I start by congratulating my hon. Friend Jack Brereton on securing this debate and particularly on bringing into the open the examples of town centre heritage action zones that he has mentioned. Of course, he concentrated on heritage-led regeneration and it was right for him to do so. However, he also concentrated on the need to use buildings to their greatest effect, stressing the importance of bringing buildings back into use as we go through the process of improving town centres.
The starting point for me on this issue is how all of this activity can help to show, first, that we can breathe new life into the high streets of our towns and, secondly, how we can help to regenerate people’s shopping experience, eating experience and just the experience of enjoying a good environment in which to take a stroll, enjoy sport or whatever.
I look at this issue wearing two hats. First of all, I look at it wearing the hat of an archaeologist, which I was until a little while before I came into this House, and I also look at it wearing the hat of a planning expert. I use the term “expert” loosely; it is a term that is applied to me, rather than one that I apply myself.
I will consider the archaeological perspective first. We need to stress that people are genuinely interested in the archaeology and the history of the place in which they live. If I ask someone in one of the two towns in my constituency what their impression of the town is, they will always refer to some moment of history in describing how the town has grown.
Neither of the two towns in my constituency has become a town centre heritage action zone: the Minister will correct me if I am wrong, but I think that neither Henley nor Thame fall into that category. I know that he does not wish for us all to use this debate as an opportunity to lobby him to include our own towns within a HAZ, but let me not disappoint my colleagues by staying away from that subject. I do not actually mind which one of the two towns the Minister chooses—he could even choose both—but it would be nice to have one in a HAZ.

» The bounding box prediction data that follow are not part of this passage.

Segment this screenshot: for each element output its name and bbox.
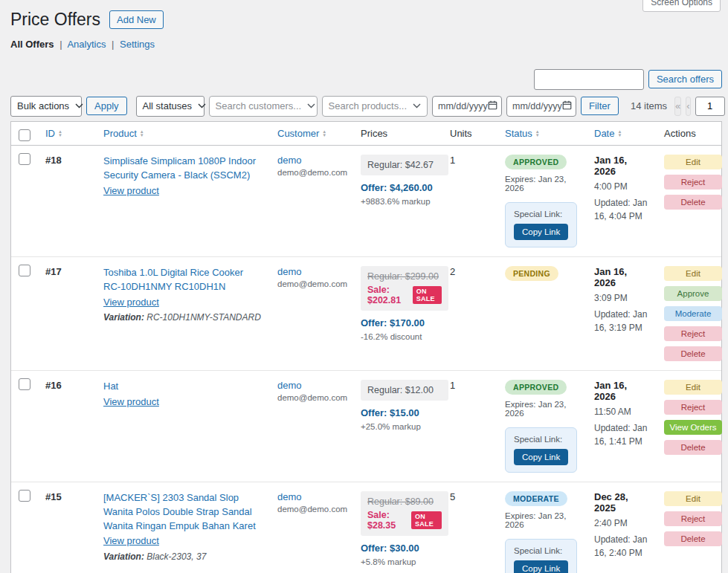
customer-link[interactable]: demo — [277, 380, 346, 391]
copy-link-button[interactable]: Copy Link — [514, 449, 568, 465]
moderate-button[interactable]: Moderate — [664, 306, 722, 321]
product-link[interactable]: Simplisafe Simplicam 1080P Indoor Securi… — [103, 155, 262, 183]
date-to-input[interactable]: mm/dd/yyyy — [506, 96, 576, 117]
row-checkbox[interactable] — [19, 265, 30, 276]
row-checkbox[interactable] — [19, 378, 30, 390]
reject-button[interactable]: Reject — [664, 326, 722, 341]
status-badge: PENDING — [505, 266, 558, 281]
offer-time: 2:40 PM — [594, 517, 649, 530]
view-orders-button[interactable]: View Orders — [664, 420, 722, 435]
offer-updated: Updated: Jan 16, 2:40 PM — [594, 533, 649, 560]
prices-cell: Regular: $89.00 Sale: $28.35ON SALE Offe… — [353, 482, 442, 573]
date-cell: Jan 16, 2026 3:09 PM Updated: Jan 16, 3:… — [587, 257, 657, 343]
calendar-icon[interactable] — [562, 100, 572, 112]
edit-button[interactable]: Edit — [664, 380, 722, 395]
header-id[interactable]: ID▲▼ — [38, 122, 96, 145]
offer-id: #17 — [38, 257, 96, 286]
edit-button[interactable]: Edit — [664, 155, 722, 169]
customer-email: demo@demo.com — [277, 505, 346, 514]
add-new-button[interactable]: Add New — [109, 10, 164, 29]
search-customers-select[interactable]: Search customers... — [209, 96, 318, 117]
product-cell: [MACKER`S] 2303 Sandal Slop Wanita Polos… — [96, 482, 270, 572]
reject-button[interactable]: Reject — [664, 511, 722, 526]
view-product-link[interactable]: View product — [103, 296, 159, 310]
header-date[interactable]: Date▲▼ — [587, 122, 657, 145]
reject-button[interactable]: Reject — [664, 175, 722, 190]
subnav-settings[interactable]: Settings — [120, 39, 155, 50]
customer-cell: demo demo@demo.com — [270, 146, 353, 186]
bulk-actions-select[interactable]: Bulk actions — [10, 96, 82, 117]
on-sale-badge: ON SALE — [413, 286, 442, 304]
delete-button[interactable]: Delete — [664, 195, 722, 210]
offer-price: Offer: $4,260.00 — [361, 182, 435, 193]
page-wrap: Screen Options Price Offers Add New All … — [0, 0, 728, 573]
actions-cell: Edit Reject Delete — [657, 146, 727, 218]
regular-price-box: Regular: $299.00 Sale: $202.81ON SALE — [361, 266, 448, 311]
reject-button[interactable]: Reject — [664, 400, 722, 415]
product-link[interactable]: [MACKER`S] 2303 Sandal Slop Wanita Polos… — [103, 491, 262, 534]
prices-cell: Regular: $42.67 Offer: $4,260.00 +9883.6… — [353, 146, 442, 215]
regular-price: Regular: $42.67 — [367, 160, 442, 170]
view-product-link[interactable]: View product — [103, 395, 159, 409]
search-products-placeholder: Search products... — [329, 100, 408, 111]
product-link[interactable]: Hat — [103, 380, 262, 394]
delete-button[interactable]: Delete — [664, 346, 722, 361]
date-to-placeholder: mm/dd/yyyy — [512, 101, 562, 111]
customer-link[interactable]: demo — [277, 491, 346, 502]
select-all-checkbox[interactable] — [19, 129, 30, 141]
row-checkbox[interactable] — [19, 490, 30, 502]
delete-button[interactable]: Delete — [664, 531, 722, 546]
row-checkbox[interactable] — [19, 153, 30, 165]
delete-button[interactable]: Delete — [664, 440, 722, 455]
apply-button[interactable]: Apply — [86, 97, 127, 115]
offer-updated: Updated: Jan 16, 1:41 PM — [594, 421, 649, 448]
search-offers-input[interactable] — [534, 69, 644, 90]
view-product-link[interactable]: View product — [103, 184, 159, 198]
regular-price-box: Regular: $12.00 — [361, 380, 448, 401]
customer-cell: demo demo@demo.com — [270, 257, 353, 297]
subnav-analytics[interactable]: Analytics — [67, 39, 106, 50]
regular-price: Regular: $12.00 — [367, 385, 442, 395]
all-statuses-select[interactable]: All statuses — [136, 96, 204, 117]
edit-button[interactable]: Edit — [664, 266, 722, 281]
copy-link-button[interactable]: Copy Link — [514, 224, 568, 240]
header-status[interactable]: Status▲▼ — [497, 122, 587, 145]
expires-label: Expires: Jan 23, 2026 — [505, 175, 579, 192]
search-offers-button[interactable]: Search offers — [648, 70, 722, 88]
header-customer[interactable]: Customer▲▼ — [270, 122, 353, 145]
actions-cell: Edit Reject Delete — [657, 482, 727, 555]
date-from-placeholder: mm/dd/yyyy — [438, 101, 488, 111]
view-product-link[interactable]: View product — [103, 534, 159, 548]
customer-link[interactable]: demo — [277, 155, 346, 166]
offer-date: Jan 16, 2026 — [594, 380, 649, 402]
regular-price: Regular: $89.00 — [367, 496, 442, 507]
status-badge: APPROVED — [505, 155, 567, 169]
header-product[interactable]: Product▲▼ — [96, 122, 270, 145]
product-cell: Toshiba 1.0L Digital Rice Cooker RC-10DH… — [96, 257, 270, 333]
units-cell: 1 — [442, 371, 497, 400]
customer-email: demo@demo.com — [277, 393, 346, 402]
units-cell: 1 — [442, 146, 497, 175]
special-link-label: Special Link: — [514, 210, 568, 218]
table-header-row: ID▲▼ Product▲▼ Customer▲▼ Prices Units S… — [11, 122, 721, 146]
offer-id: #18 — [38, 146, 96, 175]
search-products-select[interactable]: Search products... — [322, 96, 428, 117]
status-cell: APPROVED Expires: Jan 23, 2026 Special L… — [497, 371, 587, 482]
customer-link[interactable]: demo — [277, 266, 346, 277]
prev-page-button: ‹ — [686, 97, 690, 116]
current-page-input[interactable] — [695, 97, 725, 116]
edit-button[interactable]: Edit — [664, 491, 722, 506]
copy-link-button[interactable]: Copy Link — [514, 560, 568, 573]
screen-options-button[interactable]: Screen Options — [642, 0, 721, 12]
prices-cell: Regular: $299.00 Sale: $202.81ON SALE Of… — [353, 257, 442, 350]
page-title: Price Offers — [10, 9, 100, 31]
product-link[interactable]: Toshiba 1.0L Digital Rice Cooker RC-10DH… — [103, 266, 262, 294]
approve-button[interactable]: Approve — [664, 286, 722, 301]
chevron-down-icon — [75, 103, 83, 109]
offer-time: 4:00 PM — [594, 180, 649, 193]
date-from-input[interactable]: mm/dd/yyyy — [432, 96, 502, 117]
subnav-all-offers[interactable]: All Offers — [10, 39, 54, 50]
filter-button[interactable]: Filter — [581, 97, 619, 115]
calendar-icon[interactable] — [488, 100, 497, 112]
status-cell: MODERATE Expires: Jan 23, 2026 Special L… — [497, 482, 587, 573]
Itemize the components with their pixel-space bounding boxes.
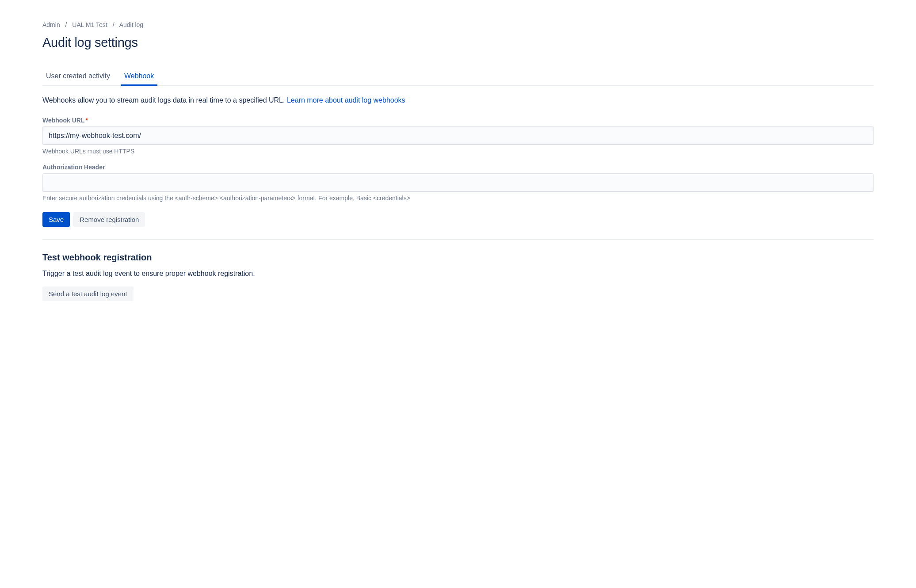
webhook-url-label: Webhook URL* <box>42 117 874 124</box>
webhook-description: Webhooks allow you to stream audit logs … <box>42 96 874 104</box>
section-divider <box>42 239 874 240</box>
required-indicator: * <box>85 117 88 124</box>
auth-header-help: Enter secure authorization credentials u… <box>42 195 874 202</box>
breadcrumb: Admin / UAL M1 Test / Audit log <box>42 21 874 28</box>
learn-more-link[interactable]: Learn more about audit log webhooks <box>287 96 405 104</box>
remove-registration-button[interactable]: Remove registration <box>73 212 145 227</box>
tabs: User created activity Webhook <box>42 68 874 86</box>
breadcrumb-separator: / <box>113 21 114 28</box>
webhook-url-label-text: Webhook URL <box>42 117 84 124</box>
breadcrumb-admin[interactable]: Admin <box>42 21 60 28</box>
auth-header-input[interactable] <box>42 173 874 192</box>
webhook-url-input[interactable] <box>42 126 874 145</box>
auth-header-group: Authorization Header Enter secure author… <box>42 164 874 202</box>
form-button-row: Save Remove registration <box>42 212 874 227</box>
test-section-description: Trigger a test audit log event to ensure… <box>42 270 874 278</box>
save-button[interactable]: Save <box>42 212 70 227</box>
breadcrumb-auditlog[interactable]: Audit log <box>119 21 143 28</box>
breadcrumb-org[interactable]: UAL M1 Test <box>72 21 107 28</box>
send-test-event-button[interactable]: Send a test audit log event <box>42 286 134 301</box>
tab-user-created-activity[interactable]: User created activity <box>42 69 114 86</box>
tab-webhook[interactable]: Webhook <box>121 69 157 86</box>
test-section-title: Test webhook registration <box>42 252 874 263</box>
auth-header-label: Authorization Header <box>42 164 874 171</box>
webhook-url-group: Webhook URL* Webhook URLs must use HTTPS <box>42 117 874 155</box>
webhook-url-help: Webhook URLs must use HTTPS <box>42 148 874 155</box>
page-title: Audit log settings <box>42 35 874 50</box>
description-text: Webhooks allow you to stream audit logs … <box>42 96 287 104</box>
breadcrumb-separator: / <box>65 21 67 28</box>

I will stay on the subject of archaeology for a little longer. We have a development in the centre of Henley, just off the market square, that has had to have archaeological excavation before the planned buildings can be put up. That excavation has revealed a fascinating pattern from the 12th and 13th centuries, which shows how the town developed. It did not develop in an ad hoc way; instead, it developed on a medieval plan in a very focused way. The medieval planners were obviously very good at setting out the town. It would be really nice to believe that, in encouraging people to use Henley town centre and to enjoy the heritage there, some way could be found to include that find within the developments that will go up on that site, rather than just referring to it in the name of the street or by changing the name of that particular part of the town. That is an important element to bear in mind.
Since invitations are being given out to the Minister, I urge him to come to Henley and see that site for himself, so that he can hopefully put Henley forward as one of the next towns on the HAZ list.
I said that I approached this wearing two hats. The other hat is that of a planner, and somebody who was very much involved with the Government in producing the national planning policy framework in its original form and commenting on its second form. I wonder whether the Minister would take my advice that this issue needs to be looked at again. We do not judge planning applications in this House; that is the function of the local district council. However, when I go around the country in my role as Government champion for neighbourhood planning, I am astonished at the appalling glass, concrete and steel buildings that have gone up in our town centres. I do not want our town centres simply to become pastiches of what they were at a set point, but it is important to stress that there is good design from the 18th, 19th, and indeed 20th centuries that helped to shape town centres and give credibility to their status as heritage locations. When the Minister looks at heritage action zones, he ought to include buildings that were built in those times.
None of these proposals, on their own, will overcome the issues that have been raised by the internet. None of them will overcome the habitual appearance of nothing but charity shops on our high streets, except in Henley where they are matched by the number of coffee shops —it is always possible to get a decent cup of coffee in Henley. However, they will go a long way towards helping overcome some of those issues and talking about the pride of the place, making that town’s heritage part of its future. For that reason, I urge the Minister to look carefully at those issues when he comes to the next list of heritage zone areas that he will bring into force, or rather that English Heritage—sorry, Heritage England; I am falling back into old money—will bring into force when it next thinks about this.